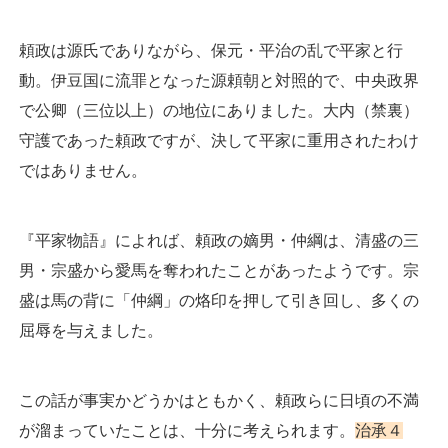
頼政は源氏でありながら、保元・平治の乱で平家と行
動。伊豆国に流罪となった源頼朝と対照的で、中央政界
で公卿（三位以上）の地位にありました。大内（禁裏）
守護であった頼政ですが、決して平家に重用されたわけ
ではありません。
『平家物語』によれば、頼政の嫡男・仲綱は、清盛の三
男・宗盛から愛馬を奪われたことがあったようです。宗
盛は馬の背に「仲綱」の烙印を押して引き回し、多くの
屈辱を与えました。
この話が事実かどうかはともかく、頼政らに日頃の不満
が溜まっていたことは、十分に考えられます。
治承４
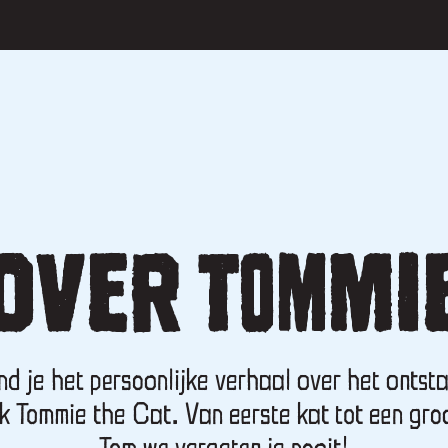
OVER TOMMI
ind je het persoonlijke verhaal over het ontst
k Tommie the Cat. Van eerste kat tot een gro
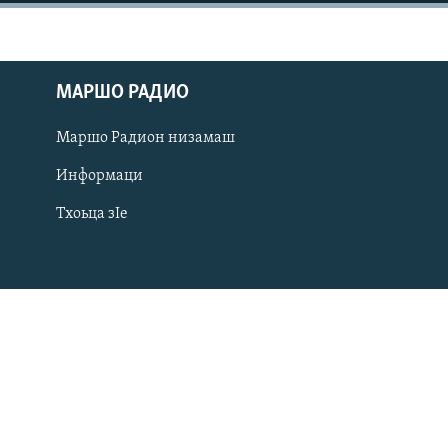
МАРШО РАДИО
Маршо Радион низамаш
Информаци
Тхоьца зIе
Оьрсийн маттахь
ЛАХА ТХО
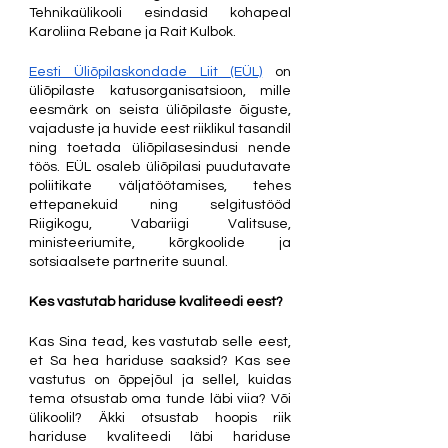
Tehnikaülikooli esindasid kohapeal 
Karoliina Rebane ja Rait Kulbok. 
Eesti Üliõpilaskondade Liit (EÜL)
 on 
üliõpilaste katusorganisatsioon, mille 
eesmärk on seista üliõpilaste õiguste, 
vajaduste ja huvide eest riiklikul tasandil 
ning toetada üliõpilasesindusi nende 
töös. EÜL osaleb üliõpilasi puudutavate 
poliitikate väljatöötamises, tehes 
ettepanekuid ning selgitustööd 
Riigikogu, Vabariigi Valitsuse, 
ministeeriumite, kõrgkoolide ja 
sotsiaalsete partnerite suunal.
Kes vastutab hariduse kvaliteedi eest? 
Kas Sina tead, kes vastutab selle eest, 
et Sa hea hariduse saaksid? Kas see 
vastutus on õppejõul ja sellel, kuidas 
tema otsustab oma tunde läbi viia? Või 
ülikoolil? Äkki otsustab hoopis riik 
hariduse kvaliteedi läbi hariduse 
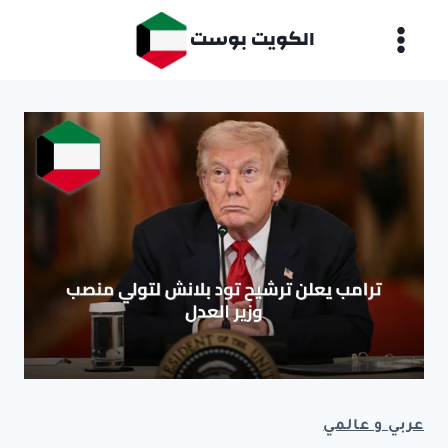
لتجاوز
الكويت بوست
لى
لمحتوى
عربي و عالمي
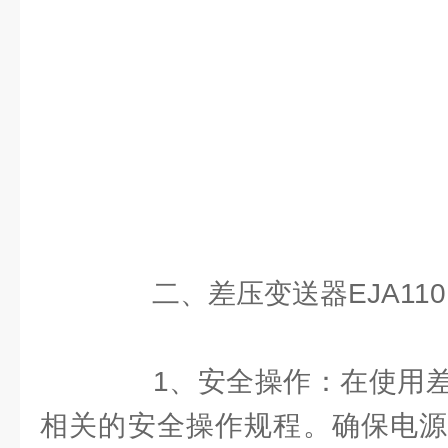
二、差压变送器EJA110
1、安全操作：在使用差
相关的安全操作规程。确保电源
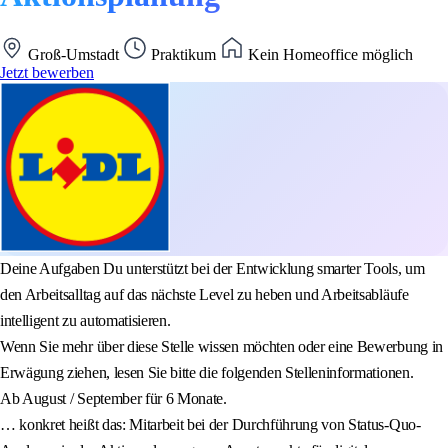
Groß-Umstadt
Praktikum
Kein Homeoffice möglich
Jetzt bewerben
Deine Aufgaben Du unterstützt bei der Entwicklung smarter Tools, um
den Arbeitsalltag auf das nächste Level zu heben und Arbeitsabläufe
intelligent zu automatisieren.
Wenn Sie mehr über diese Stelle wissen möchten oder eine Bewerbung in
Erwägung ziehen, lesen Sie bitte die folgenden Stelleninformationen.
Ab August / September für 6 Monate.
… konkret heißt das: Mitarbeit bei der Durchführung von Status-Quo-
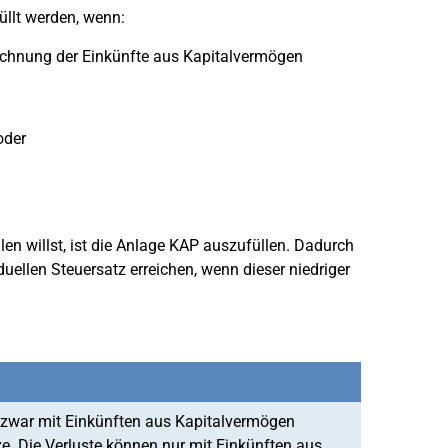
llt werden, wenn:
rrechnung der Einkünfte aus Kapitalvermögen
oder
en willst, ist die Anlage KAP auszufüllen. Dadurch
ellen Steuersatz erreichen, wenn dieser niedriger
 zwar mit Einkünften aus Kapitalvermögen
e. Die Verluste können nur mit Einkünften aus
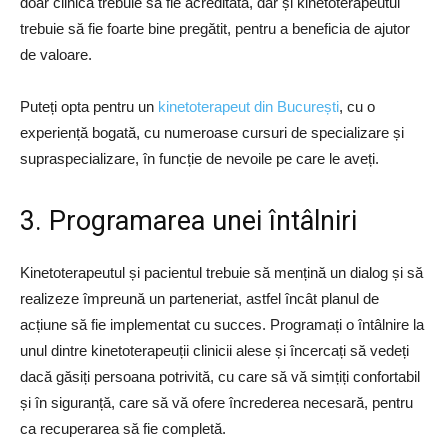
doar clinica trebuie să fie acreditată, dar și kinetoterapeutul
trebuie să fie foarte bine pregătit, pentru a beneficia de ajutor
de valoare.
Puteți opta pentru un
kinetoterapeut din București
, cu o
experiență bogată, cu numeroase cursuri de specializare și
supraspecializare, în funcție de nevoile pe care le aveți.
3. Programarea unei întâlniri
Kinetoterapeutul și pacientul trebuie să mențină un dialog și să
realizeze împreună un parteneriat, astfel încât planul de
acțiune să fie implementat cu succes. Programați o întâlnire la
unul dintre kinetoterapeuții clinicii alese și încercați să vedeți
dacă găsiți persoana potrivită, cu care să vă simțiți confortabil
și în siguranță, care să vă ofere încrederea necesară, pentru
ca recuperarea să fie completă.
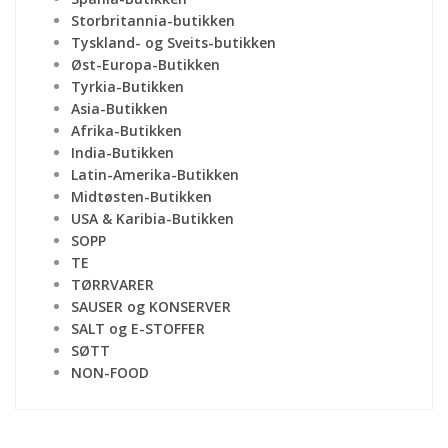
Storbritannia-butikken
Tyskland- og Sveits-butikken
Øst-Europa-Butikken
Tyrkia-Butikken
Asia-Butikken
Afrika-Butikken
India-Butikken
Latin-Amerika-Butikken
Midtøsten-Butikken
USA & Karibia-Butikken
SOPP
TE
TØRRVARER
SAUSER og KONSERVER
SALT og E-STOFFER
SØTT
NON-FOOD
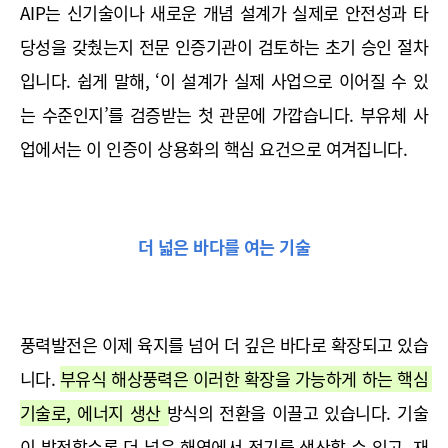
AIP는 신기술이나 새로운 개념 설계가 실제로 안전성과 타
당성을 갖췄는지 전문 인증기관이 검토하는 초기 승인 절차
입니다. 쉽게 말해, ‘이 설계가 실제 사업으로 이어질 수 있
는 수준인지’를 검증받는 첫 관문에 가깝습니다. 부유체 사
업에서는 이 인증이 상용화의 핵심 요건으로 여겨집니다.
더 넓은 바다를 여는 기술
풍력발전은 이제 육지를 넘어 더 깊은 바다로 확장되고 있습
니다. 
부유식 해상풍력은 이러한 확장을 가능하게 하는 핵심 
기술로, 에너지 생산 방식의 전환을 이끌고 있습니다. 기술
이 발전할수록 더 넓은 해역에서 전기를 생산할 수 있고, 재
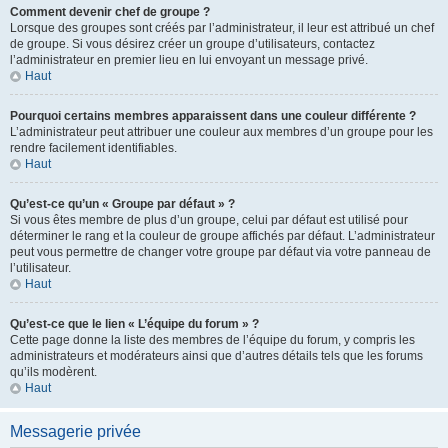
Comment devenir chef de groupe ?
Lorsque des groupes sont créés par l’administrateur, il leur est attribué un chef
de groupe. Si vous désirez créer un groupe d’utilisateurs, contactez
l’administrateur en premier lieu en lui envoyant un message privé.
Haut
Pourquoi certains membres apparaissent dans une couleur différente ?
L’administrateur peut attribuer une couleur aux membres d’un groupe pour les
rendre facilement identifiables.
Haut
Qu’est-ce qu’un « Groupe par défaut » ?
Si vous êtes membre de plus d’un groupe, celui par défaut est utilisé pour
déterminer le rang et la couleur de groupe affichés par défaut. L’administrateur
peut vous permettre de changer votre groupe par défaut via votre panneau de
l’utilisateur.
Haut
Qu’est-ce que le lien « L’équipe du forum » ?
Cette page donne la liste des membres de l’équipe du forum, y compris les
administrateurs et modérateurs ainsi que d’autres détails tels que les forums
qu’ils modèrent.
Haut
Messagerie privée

========================================

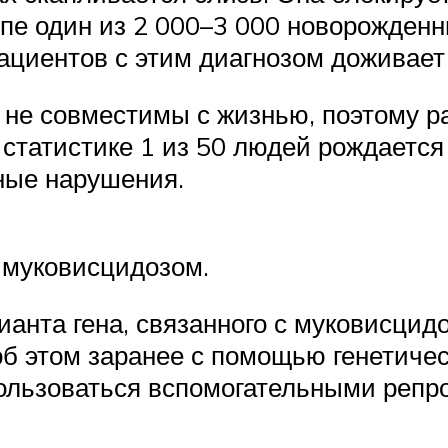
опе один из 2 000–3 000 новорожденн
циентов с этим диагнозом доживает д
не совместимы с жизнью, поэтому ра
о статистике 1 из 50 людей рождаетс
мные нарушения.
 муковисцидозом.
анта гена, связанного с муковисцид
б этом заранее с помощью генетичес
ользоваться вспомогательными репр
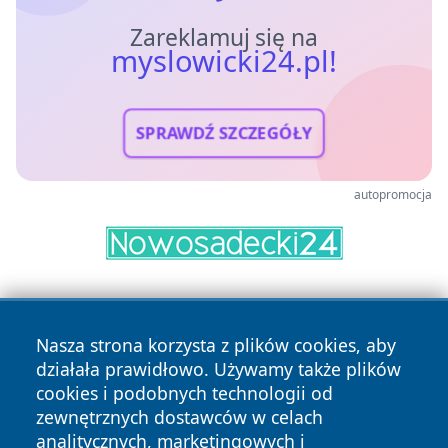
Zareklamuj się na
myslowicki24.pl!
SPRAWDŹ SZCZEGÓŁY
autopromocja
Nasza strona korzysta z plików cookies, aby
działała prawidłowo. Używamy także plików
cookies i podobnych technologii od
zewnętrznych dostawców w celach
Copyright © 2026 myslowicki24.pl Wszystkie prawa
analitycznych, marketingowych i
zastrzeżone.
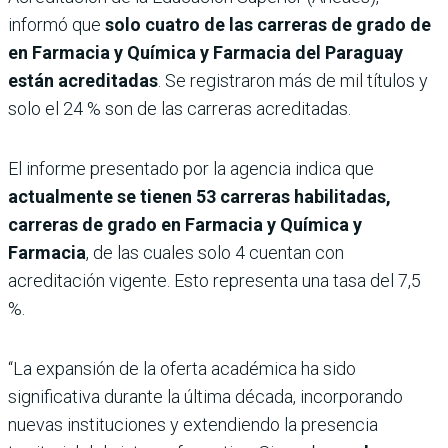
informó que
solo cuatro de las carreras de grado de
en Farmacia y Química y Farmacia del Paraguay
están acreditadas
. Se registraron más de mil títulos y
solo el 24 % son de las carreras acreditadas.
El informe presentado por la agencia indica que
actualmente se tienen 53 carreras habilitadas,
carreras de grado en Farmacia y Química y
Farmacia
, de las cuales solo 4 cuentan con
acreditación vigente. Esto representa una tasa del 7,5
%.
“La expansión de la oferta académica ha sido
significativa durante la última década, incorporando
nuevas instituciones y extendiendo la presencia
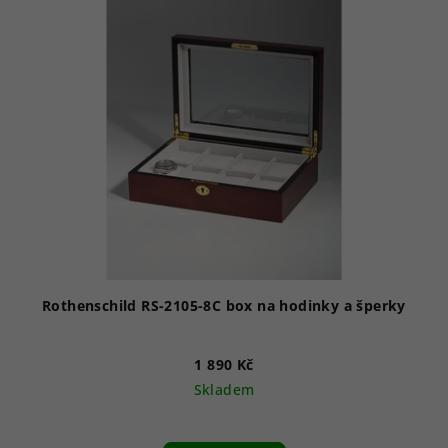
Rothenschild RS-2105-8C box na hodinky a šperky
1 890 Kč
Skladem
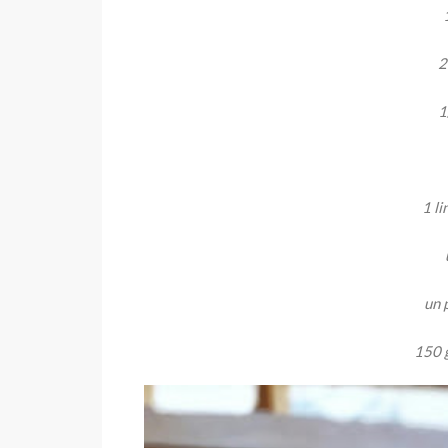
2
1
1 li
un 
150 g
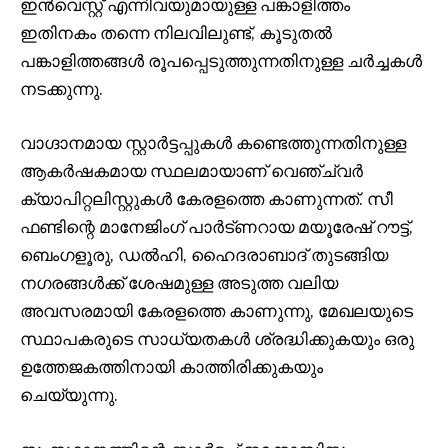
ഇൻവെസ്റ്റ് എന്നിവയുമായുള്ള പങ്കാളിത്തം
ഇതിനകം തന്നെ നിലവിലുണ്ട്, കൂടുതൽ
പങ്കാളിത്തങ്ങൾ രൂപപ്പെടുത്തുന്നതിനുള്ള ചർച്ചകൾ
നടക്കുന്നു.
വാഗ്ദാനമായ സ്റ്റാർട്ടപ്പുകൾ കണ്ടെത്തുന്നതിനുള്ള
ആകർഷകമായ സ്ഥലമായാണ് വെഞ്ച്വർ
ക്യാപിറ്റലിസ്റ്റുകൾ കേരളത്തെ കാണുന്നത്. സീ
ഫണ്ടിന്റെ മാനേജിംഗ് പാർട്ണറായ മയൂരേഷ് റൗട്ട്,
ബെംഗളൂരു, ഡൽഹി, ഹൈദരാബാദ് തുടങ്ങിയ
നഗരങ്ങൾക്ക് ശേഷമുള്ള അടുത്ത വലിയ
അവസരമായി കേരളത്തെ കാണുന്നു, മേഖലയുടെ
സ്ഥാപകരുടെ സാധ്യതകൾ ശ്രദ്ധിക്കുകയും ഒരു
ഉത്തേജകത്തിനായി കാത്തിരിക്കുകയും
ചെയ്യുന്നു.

========================================

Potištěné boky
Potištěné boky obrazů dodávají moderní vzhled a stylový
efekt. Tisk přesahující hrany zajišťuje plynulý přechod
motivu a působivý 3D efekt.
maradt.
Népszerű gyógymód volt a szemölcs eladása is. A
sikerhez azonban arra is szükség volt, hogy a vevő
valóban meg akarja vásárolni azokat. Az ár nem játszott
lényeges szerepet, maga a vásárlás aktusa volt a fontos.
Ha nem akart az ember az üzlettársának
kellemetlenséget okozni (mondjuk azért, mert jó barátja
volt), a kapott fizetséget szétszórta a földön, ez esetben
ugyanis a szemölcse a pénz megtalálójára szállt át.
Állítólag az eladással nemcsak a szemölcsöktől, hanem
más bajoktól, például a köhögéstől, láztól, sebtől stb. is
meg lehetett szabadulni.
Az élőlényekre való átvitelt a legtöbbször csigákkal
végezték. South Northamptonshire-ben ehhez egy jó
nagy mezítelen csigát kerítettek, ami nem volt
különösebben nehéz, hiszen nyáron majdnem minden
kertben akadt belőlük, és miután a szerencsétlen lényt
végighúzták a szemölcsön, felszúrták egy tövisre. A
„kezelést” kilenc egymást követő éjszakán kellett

========================================

▶ [Problem]
Begin with the line above that has "motivu a působivý 3D efekt." and continue through the line that has "követő éjszakán kellett", setting each one down exactly. Stop there.

▶ [Task solution]
motivu a působivý 3D efekt.
maradt.
Népszerű gyógymód volt a szemölcs eladása is. A
sikerhez azonban arra is szükség volt, hogy a vevő
valóban meg akarja vásárolni azokat. Az ár nem játszott
lényeges szerepet, maga a vásárlás aktusa volt a fontos.
Ha nem akart az ember az üzlettársának
kellemetlenséget okozni (mondjuk azért, mert jó barátja
volt), a kapott fizetséget szétszórta a földön, ez esetben
ugyanis a szemölcse a pénz megtalálójára szállt át.
Állítólag az eladással nemcsak a szemölcsöktől, hanem
más bajoktól, például a köhögéstől, láztól, sebtől stb. is
meg lehetett szabadulni.
Az élőlényekre való átvitelt a legtöbbször csigákkal
végezték. South Northamptonshire-ben ehhez egy jó
nagy mezítelen csigát kerítettek, ami nem volt
különösebben nehéz, hiszen nyáron majdnem minden
kertben akadt belőlük, és miután a szerencsétlen lényt
végighúzták a szemölcsön, felszúrták egy tövisre. A
„kezelést” kilenc egymást követő éjszakán kellett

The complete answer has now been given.